The Lodge is open all year, and trails head out to various wilderness sites from here. I had never been here before, but it would be nice to come again.

After our re-freshment, Evelyn led us along a short trail that leads to the former Hooper Mine.  Jackie and I happily trotted behind, having no idea where she was leading us, but not caring.

Just a short distance through the woods to a large large opening.

Here were red rocks that reminded me of Utah !

But the real “red rocks” that the mining company was interested in back in the 1890s were actually the gems imbedded in these cliffs – garnets --which gave their name to Garnet Hill, Ruby Mountain and other nearby places.

The three of us walked around in the bottom of what is now a quiet amphitheatre, trying to imagine the crash and rumbles of a working mine.
(It ceased operation in the twenties.) We looked about to see what sort of plants would grow here.

If there was any question about what we saw, Evelyn would stop right there, and pull a well-thumbed copy of Newcomb’s from her backpack, which was heavy with field-guides of all sorts.

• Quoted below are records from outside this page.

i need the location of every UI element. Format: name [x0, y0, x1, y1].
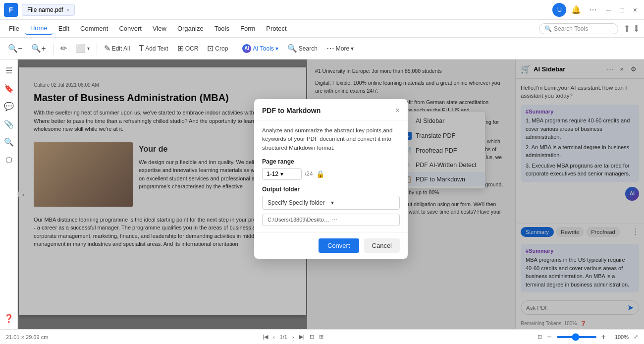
sidebar-bookmark-icon[interactable]: 🔖 [2, 81, 16, 95]
title-bar-actions: U 🔔 ⋯ ─ □ × [552, 3, 640, 17]
lock-icon: 🔒 [316, 170, 324, 178]
sidebar-comment-icon[interactable]: 💬 [2, 99, 16, 113]
status-bar: 21.01 × 29.69 cm |◀ ‹ 1/1 › ▶| ⊡ ⊞ ⊡ − +… [0, 329, 644, 344]
sidebar-layers-icon[interactable]: ⬡ [2, 153, 16, 167]
modal-close-button[interactable]: × [395, 106, 400, 115]
maximize-button[interactable]: □ [617, 6, 627, 14]
page-display-icon[interactable]: ⊡ [537, 334, 542, 340]
search-icon: 🔍 [544, 25, 552, 32]
page-indicator: 1/1 [280, 334, 287, 340]
zoom-percentage: 100% [611, 334, 629, 340]
eraser-button[interactable]: ✏ [56, 42, 71, 55]
sidebar-attachment-icon[interactable]: 📎 [2, 117, 16, 131]
more-icon: ⋯ [326, 44, 334, 53]
user-avatar[interactable]: U [552, 3, 566, 17]
search-tools-placeholder: Search Tools [554, 25, 588, 32]
menu-file[interactable]: File [4, 23, 24, 34]
rect-button[interactable]: ⬜ ▾ [72, 42, 94, 55]
zoom-in-button[interactable]: 🔍+ [27, 42, 50, 55]
ai-tools-button[interactable]: AI AI Tools ▾ [238, 42, 282, 55]
page-range-row: 1-12 ▾ /24 🔒 [262, 168, 400, 180]
separator-3 [235, 43, 235, 55]
more-caret-icon: ▾ [351, 45, 354, 52]
add-text-button[interactable]: T Add Text [135, 42, 172, 55]
close-window-button[interactable]: × [630, 6, 640, 14]
close-tab-button[interactable]: × [66, 7, 69, 13]
path-more-icon[interactable]: ⋯ [332, 217, 394, 223]
modal-body: Analyze and summarize the abstract,key p… [254, 120, 408, 232]
convert-button[interactable]: Convert [319, 238, 359, 253]
menu-tools[interactable]: Tools [210, 23, 234, 34]
add-text-icon: T [139, 44, 144, 53]
ai-tools-caret-icon: ▾ [275, 45, 278, 52]
ocr-icon: ⊞ [177, 44, 184, 53]
separator-1 [53, 43, 54, 55]
menu-convert[interactable]: Convert [114, 23, 147, 34]
more-label: More [336, 45, 349, 52]
modal-footer: Convert Cancel [254, 232, 408, 259]
eraser-icon: ✏ [60, 44, 67, 53]
cloud-actions: ⬆ ⬇ [623, 23, 640, 34]
zoom-in-icon: 🔍+ [31, 44, 46, 53]
view-mode-icon-1[interactable]: ⊡ [310, 334, 314, 340]
zoom-in-status-icon[interactable]: + [601, 333, 606, 342]
sidebar-hamburger-icon[interactable]: ☰ [2, 63, 16, 77]
menu-comment[interactable]: Comment [75, 23, 113, 34]
file-tab-name: File name.pdf [27, 6, 63, 13]
edit-all-button[interactable]: ✎ Edit All [100, 42, 134, 55]
nav-prev-icon[interactable]: ‹ [273, 334, 275, 340]
menu-home[interactable]: Home [25, 22, 53, 35]
menu-organize[interactable]: Organize [172, 23, 209, 34]
menu-form[interactable]: Form [235, 23, 260, 34]
app-logo: F [4, 3, 18, 17]
zoom-out-status-icon[interactable]: − [547, 333, 551, 342]
title-bar: F File name.pdf × U 🔔 ⋯ ─ □ × [0, 0, 644, 20]
modal-description: Analyze and summarize the abstract,key p… [262, 126, 400, 152]
menu-protect[interactable]: Protect [261, 23, 291, 34]
menu-edit[interactable]: Edit [54, 23, 74, 34]
zoom-slider[interactable] [557, 336, 596, 338]
cloud-download-icon[interactable]: ⬇ [633, 23, 640, 34]
output-folder-label: Output folder [262, 186, 400, 193]
file-tab[interactable]: File name.pdf × [22, 4, 75, 16]
page-total: /24 [305, 171, 313, 177]
sidebar-help-icon[interactable]: ❓ [2, 311, 16, 325]
ai-tools-label: AI Tools [253, 45, 273, 52]
zoom-out-button[interactable]: 🔍− [4, 42, 26, 55]
sidebar-search-icon[interactable]: 🔍 [2, 135, 16, 149]
zoom-out-icon: 🔍− [8, 44, 22, 53]
crop-label: Crop [215, 45, 228, 52]
zoom-slider-row [557, 336, 596, 338]
crop-icon: ⊡ [207, 44, 214, 53]
nav-next-icon[interactable]: › [292, 334, 294, 340]
toolbar: 🔍− 🔍+ ✏ ⬜ ▾ ✎ Edit All T Add Text ⊞ OCR … [0, 38, 644, 59]
path-row: C:\Users\13809\Desktop\PDF... ⋯ [262, 214, 400, 226]
more-button[interactable]: ⋯ More ▾ [322, 42, 358, 55]
crop-button[interactable]: ⊡ Crop [203, 42, 232, 55]
path-value: C:\Users\13809\Desktop\PDF... [268, 217, 330, 223]
nav-start-icon[interactable]: |◀ [263, 334, 268, 340]
cancel-button[interactable]: Cancel [364, 238, 400, 253]
main-layout: ☰ 🔖 💬 📎 🔍 ⬡ ❓ ‹ Culture 02 Jul 2021 06:0… [0, 59, 644, 329]
minimize-button[interactable]: ─ [603, 6, 614, 14]
search-label: Search [299, 45, 318, 52]
modal-overlay: PDF to Markdown × Analyze and summarize … [18, 59, 644, 329]
search-button[interactable]: 🔍 Search [283, 42, 322, 55]
nav-end-icon[interactable]: ▶| [299, 334, 305, 340]
ocr-label: OCR [185, 45, 199, 52]
edit-all-label: Edit All [112, 45, 130, 52]
cloud-upload-icon[interactable]: ⬆ [623, 23, 631, 34]
page-range-value: 1-12 [267, 171, 278, 177]
menu-view[interactable]: View [148, 23, 171, 34]
folder-dropdown[interactable]: Specify Specify folder ▾ [262, 196, 400, 210]
view-mode-icon-2[interactable]: ⊞ [319, 334, 323, 340]
ocr-button[interactable]: ⊞ OCR [173, 42, 203, 55]
more-dots-icon[interactable]: ⋯ [586, 3, 600, 17]
left-sidebar: ☰ 🔖 💬 📎 🔍 ⬡ ❓ [0, 59, 18, 329]
add-text-label: Add Text [145, 45, 168, 52]
bell-icon[interactable]: 🔔 [569, 3, 583, 17]
menu-bar: File Home Edit Comment Convert View Orga… [0, 20, 644, 38]
menu-search-box[interactable]: 🔍 Search Tools [539, 23, 618, 34]
page-range-input[interactable]: 1-12 ▾ [262, 168, 302, 180]
fit-page-icon[interactable]: ⤢ [634, 334, 638, 340]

It’s the time of year that Pearly Everlasting is in full bloom. While not as fragrant as its cousin, Sweet Everlasting,  one can imagine it gracing Victorian parlors nonetheless.

There were tall tamaracks, and tiny toadlets too.

We took the long way 'round back to Evelyn’s house, and stopped to take in a view of the High Peaks, far to the north.  But not all that far from home.
And that is our great fortune.


  1. What a wonderful time! 'Love the last photo!

  2. A great way to spend a day. Thought of you Sunday as I "chased" turtles on Kent Lake.

  3. Ah, those hooded ladies'-tresses orchids make me want to get back in the car and drive all the way back to New York! It's another Ohio rarity I've yet to see and photograph but fingers crossed this fall I'll have some luck finding it here.